Mistakes like the Twins made on Tuesday will lead to their clocks being cleaned, especially as they run through the gauntlet of Angels, Yankees and Pirates over the next week.
And there's the offense. Outscored 21-1 over the last two games. Four walks. A whopping 27 strikeouts. Angels righthander Matt Shoemaker doesn't even throw hard, and Twins hitters where swinging over his splitter like he was Roger Clemens.
``We took strikes and swung at balls for the most part,'' Molitor said. ``We expanded the zone.'' The Twins are batting .179 in four games since the break. Miguel Sano can't recover from his ankle injury any quicker. The one game they won was on two swings of the bat. Eight runs in four games, folks.
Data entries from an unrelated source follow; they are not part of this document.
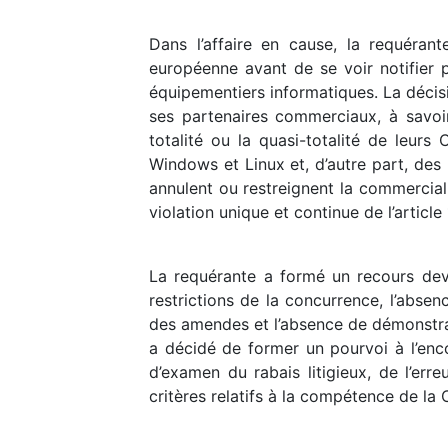
Dans l’affaire en cause, la requéran
européenne avant de se voir notifier 
équipementiers informatiques. La décis
ses partenaires commerciaux, à savoir
totalité ou la quasi-totalité de leur
Windows et Linux et, d’autre part, des 
annulent ou restreignent la commercial
violation unique et continue de l’articl
La requérante a formé un recours deva
restrictions de la concurrence, l’abse
des amendes et l’absence de démonstrat
a décidé de former un pourvoi à l’enco
d’examen du rabais litigieux, de l’err
critères relatifs à la compétence de la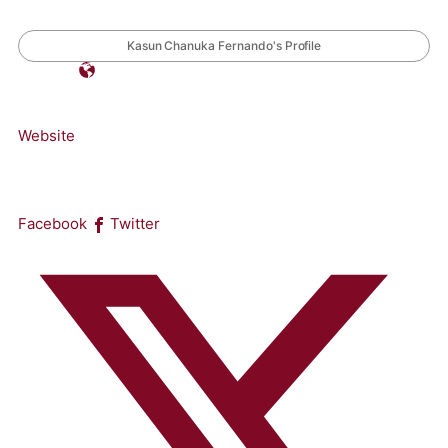
Kasun Chanuka Fernando's Profile
Website
Facebook
Twitter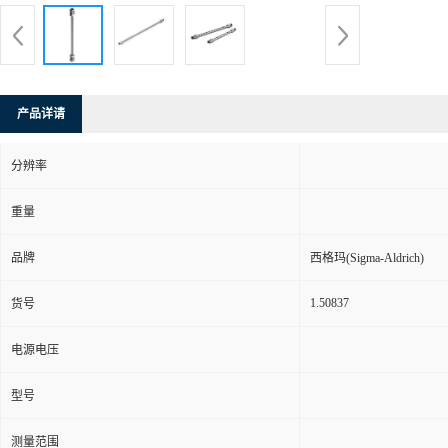
产品详请
分辨率
重量
品牌
西格玛(Sigma-Aldrich)
1.50837
货号
电源电压
型号
测量范围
And people keep asking me if the Twins are looking for a catcher. I was told bullpen help is their top priority right now. A bat should be second, but I'm not sure where to put one if Sano is back in the lineup soon. I was told Terry Ryan is not as concerned about Suzuki as some other people are. I sense the Twins will ride with Suzuki because the like the way he handles the staff and don't want to disrupt the best part of the team.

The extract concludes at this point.